▶ _WHAT TO DO_:
The lines to print run from the top of the material below to the line with "e el incremento de la actividad y", inclusive; please copy them exactly, without pictures.

▶ _SUPPLIED DATA_:
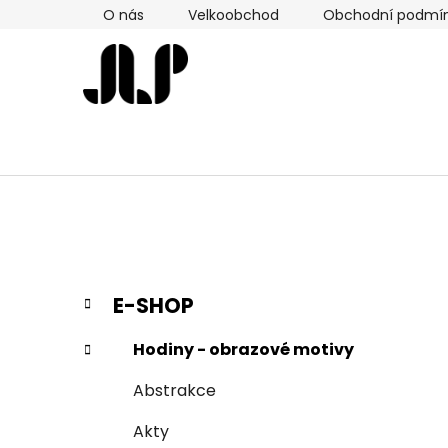
Přejít
O nás
Velkoobchod
Obchodní podmí
na
obsah
P
K
Přeskočit
E-SHOP
a
kategorie
o
t
s
Hodiny - obrazové motivy
e
t
g
Abstrakce
r
o
a
r
Akty
i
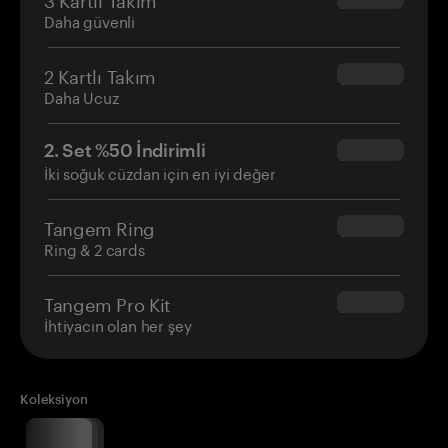
$69.90
Daha güvenli
2 Kartlı Takım
$54.90
Daha Ucuz
2. Set %50 İndirimli
$34.95
İki soğuk cüzdan için en iyi değer
Tangem Ring
$160.00
Ring & 2 cards
Tangem Pro Kit
$180.00
İhtiyacın olan her şey
Koleksiyon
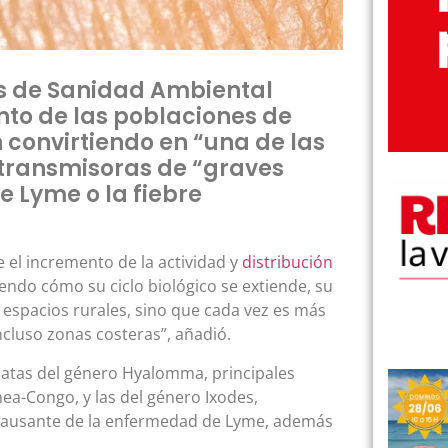
s de Sanidad Ambiental
nto de las poblaciones de
 convirtiendo en “una de las
 transmisoras de “graves
 Lyme o la fiebre
e el incremento de la actividad y
distribución
endo cómo su ciclo biológico se extiende, su
 espacios rurales, sino que cada vez es más
ncluso zonas costeras”, añadió.
apatas del género Hyalomma, principales
ea-Congo, y las del género Ixodes,
a, causante de la enfermedad de Lyme, además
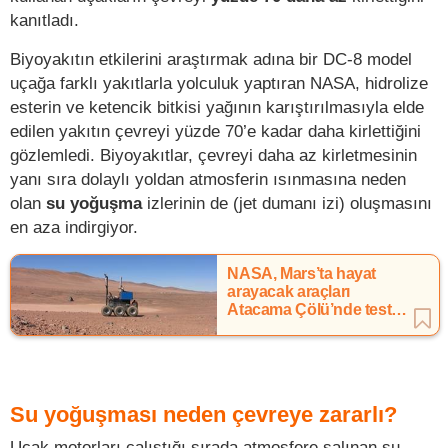
kanıtladı.
Biyoyakıtın etkilerini araştırmak adına bir DC-8 model
uçağa farklı yakıtlarla yolculuk yaptıran NASA, hidrolize
esterin ve ketencik bitkisi yağının karıştırılmasıyla elde
edilen yakıtın çevreyi yüzde 70’e kadar daha kirlettiğini
gözlemledi. Biyoyakıtlar, çevreyi daha az kirletmesinin
yanı sıra dolaylı yoldan atmosferin ısınmasına neden
olan
su yoğuşma
izlerinin de (jet dumanı izi) oluşmasını
en aza indirgiyor.
NASA, Mars’ta hayat
arayacak araçları
Atacama Çölü’nde test
ediyor
Su yoğuşması neden çevreye zararlı?
Uçak motorları çalıştığı sırada atmosfere salınan su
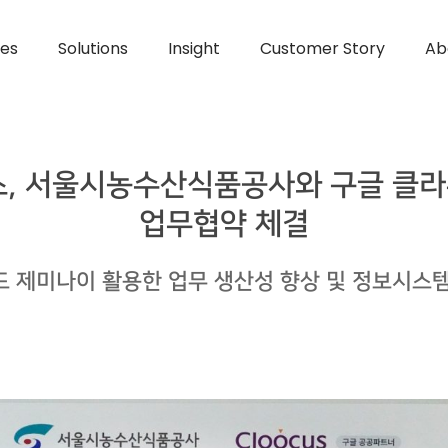
ces
Solutions
Insight
Customer Story
Ab
커스, 서울시농수산식품공사와 구글 클라
업무협약 체결
드 제미나이 활용한 업무 생산성 향상 및 정보시스템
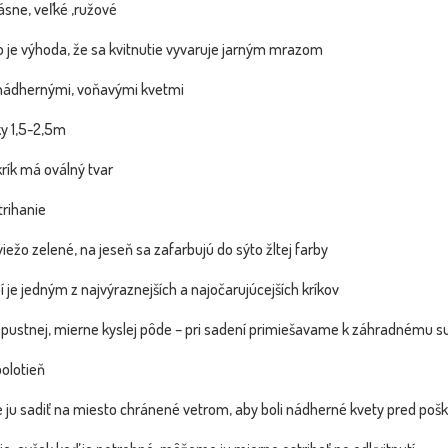
sne, veľké ,ružové
y - Punica
´ - ...
o je výhoda, že sa kvitnutie vyvaruje jarným mrazom
Dostupnosť:
Dostupnosť:
skladom
skladom
131.50 €
14.40 €
s DPH
s DPH
 nádhernými, voňavými kvetmi
ky 1,5-2,5m
krík má oválný tvar
trihanie
sviežo zelené, na jeseň sa zafarbujú do sýto žltej farby
 je jedným z najvýraznejších a najočarujúcejších kríkov
iepustnej, mierne kyslej pôde – pri sadení primiešavame k záhradnému su
polotieň
e ju sadiť na miesto chránené vetrom, aby boli nádherné kvety pred po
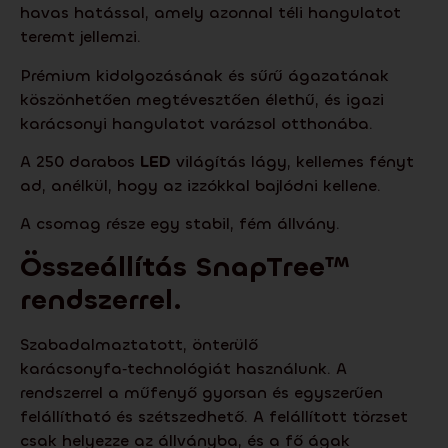
havas hatással, amely azonnal téli hangulatot
teremt jellemzi.
Prémium kidolgozásának és sűrű ágazatának
köszönhetően megtévesztően élethű, és igazi
karácsonyi hangulatot varázsol otthonába.
A 250 darabos
LED
világítás lágy, kellemes fényt
ad, anélkül, hogy az izzókkal bajlódni kellene.
A csomag része egy stabil, fém állvány.
Összeállítás
SnapTree
™
rendszerrel.
Szabadalmaztatott, önterülő
karácsonyfa‑technológiát használunk. A
rendszerrel a műfenyő gyorsan és egyszerűen
felállítható és szétszedhető. A felállított törzset
csak helyezze az állványba, és a fő ágak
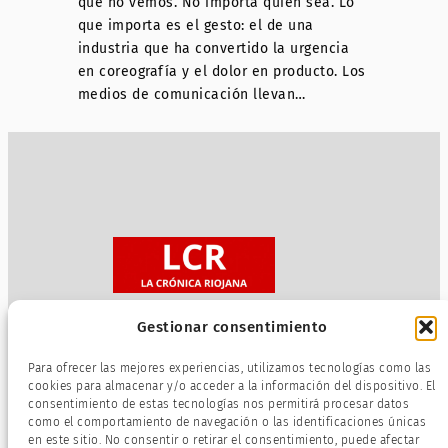
que no vemos. No importa quién sea. Lo
que importa es el gesto: el de una
industria que ha convertido la urgencia
en coreografía y el dolor en producto. Los
medios de comunicación llevan…
Gestionar consentimiento
Sobre nosotros
Para ofrecer las mejores experiencias, utilizamos tecnologías como las
Política de privacidad
cookies para almacenar y/o acceder a la información del dispositivo. El
consentimiento de estas tecnologías nos permitirá procesar datos
Términos de servicio
como el comportamiento de navegación o las identificaciones únicas
Política de cookies
en este sitio. No consentir o retirar el consentimiento, puede afectar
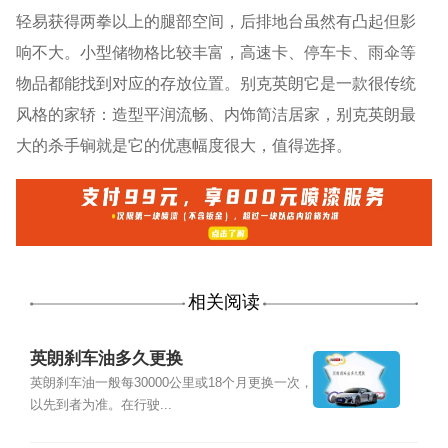
轻易获得两拳以上的腿部空间，后排地台虽然有凸起但影
响不大。小型储物格比较丰富，高速卡、停车卡、雨伞等
物品都能找到对应的存放位置。别克英朗它是一款很传统
风格的家轿：造型平润流畅、内饰简洁居家，别克英朗最
大的杀手锏就是它的优惠幅度很大，值得选择。
相关阅读
英朗刹车油多久更换
英朗刹车油一般每30000公里或18个月更换一次，
以先到者为准。在行驶...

▶ _WRITTEN RESPONSE_:
Přejít
O nás
Velkoobchod
Obchodní podmí
na
obsah
P
K
Přeskočit
E-SHOP
a
kategorie
o
t
s
Hodiny - obrazové motivy
e
t
g
Abstrakce
r
o
a
r
Akty
i
$69.90
Daha güvenli
2 Kartlı Takım
$54.90
Daha Ucuz
2. Set %50 İndirimli
$34.95
İki soğuk cüzdan için en iyi değer
Tangem Ring
$160.00
Ring & 2 cards
Tangem Pro Kit
$180.00
İhtiyacın olan her şey
Koleksiyon
s de Sanidad Ambiental
nto de las poblaciones de
 convirtiendo en “una de las
 transmisoras de “graves
 Lyme o la fiebre
e el incremento de la actividad y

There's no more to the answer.